Justice Ginsburg asked whether the facts that the questioning of Fields began in the early evening and lasted for seven hours were factors to be considered in determining custody. Anders said they were but a moment later she agreed with Chief Justice Roberts, who expressed the view that those facts were irrelevant as long as Fields was told that he was free to leave at any time.

Elizabeth L. Jacobs argued on behalf of Fields. Asked by Justice Alito what rule she wanted the Court to adopt, she responded initially that any person in prison is in custody under Miranda. She then altered her answer to require a finding of custody when an outside police officer comes to a jail or prison to talk to a prisoner about a crime occurring outside the institution. Alito questioned why Miranda should depend on the subject of the questioning or the location of the crime. Jacobs replied that custody should be found for prison questioning about any crime but not questioning at the crime scene at a prison or to volunteered statements.
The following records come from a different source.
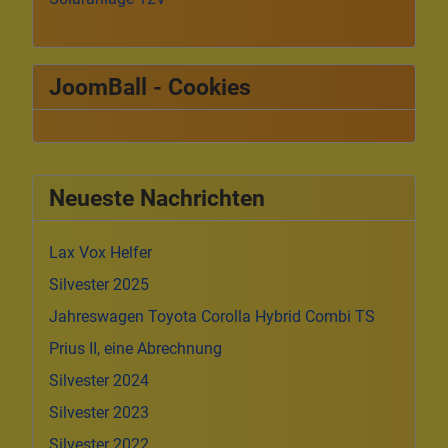
JoomBall - Cookies
Neueste Nachrichten
Lax Vox Helfer
Silvester 2025
Jahreswagen Toyota Corolla Hybrid Combi TS
Prius II, eine Abrechnung
Silvester 2024
Silvester 2023
Silvester 2022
Justice Kagan asked about the basis for Jacobs’s focus on isolation of the prisoner, to which the attorney indicated that Miranda was concerned with an inherently compulsive atmosphere which is produced by isolating the person being interrogated. Justice Ginsburg and Chief Justice Roberts asserted that Mathis never discussed whether the prisoner was in custody but instead held that Miranda was applicable to questioning about a crime other than the one the inmate was incarcerated for.  Jacobs responded that a finding that Mathis was in custody when questioned was implicit in or an extension of the Court’s decision in his case. Roberts then asked how am implied or extended holding could meet the  AEDPA requirement that a rule of law be clearly established by Supreme Court precedent for it to be a basis for granting habeas relief. Jacobs answered that the decision in Mathis created the rule she was asking the Court to follow.

Justice Kennedy pointed out that Maryland v. Shatzer indicated that the Court had never decided whether prisoners are in custody for Miranda purposes. Jacobs stated that Mathis had decided that a prisoner is in custody when questioned by police officers from outside the institution, but that the statement in Shatzer applies only to questioning by officers at the correctional institution itself.

To a question by Justice Kagan, Jacobs agreed that the Mathis Court assumed custody existed but did not explain the basis of that assumption, which no party to the case had questioned. Jacobs relied on a statement in Mathis that the questioning occurred in a cell as showing that the prisoner was isolated and in custody. When pressed by the Chief Justice to cite to the specific language in the decision on this point, Jacobs was unable to do so but insisted that the opinion did in fact contain such language.

It is always hard and often foolhardy to predict the outcome of a Supreme Court case from the Justices’ questions. Four Justices asked why the totality of the circumstances surrounding the questioning of Fields should not demonstrate that he was in custody and compliance with Miranda was required. Fields does face two hurdles in his argument, as pointed out by five of the Justices. First is that he asks the Court to create a per se rule to determine custody, which the Court has never done. Second is that the case arises in a habeas petition, which further requires a showing that the rule of law he seeks was clearly established by existing Supreme Court precedent,; however, Jacobs – his attorney – acknowledges that the rule she seeks is not explicit in Mathis but was either implicit or requires an extension of Mathis.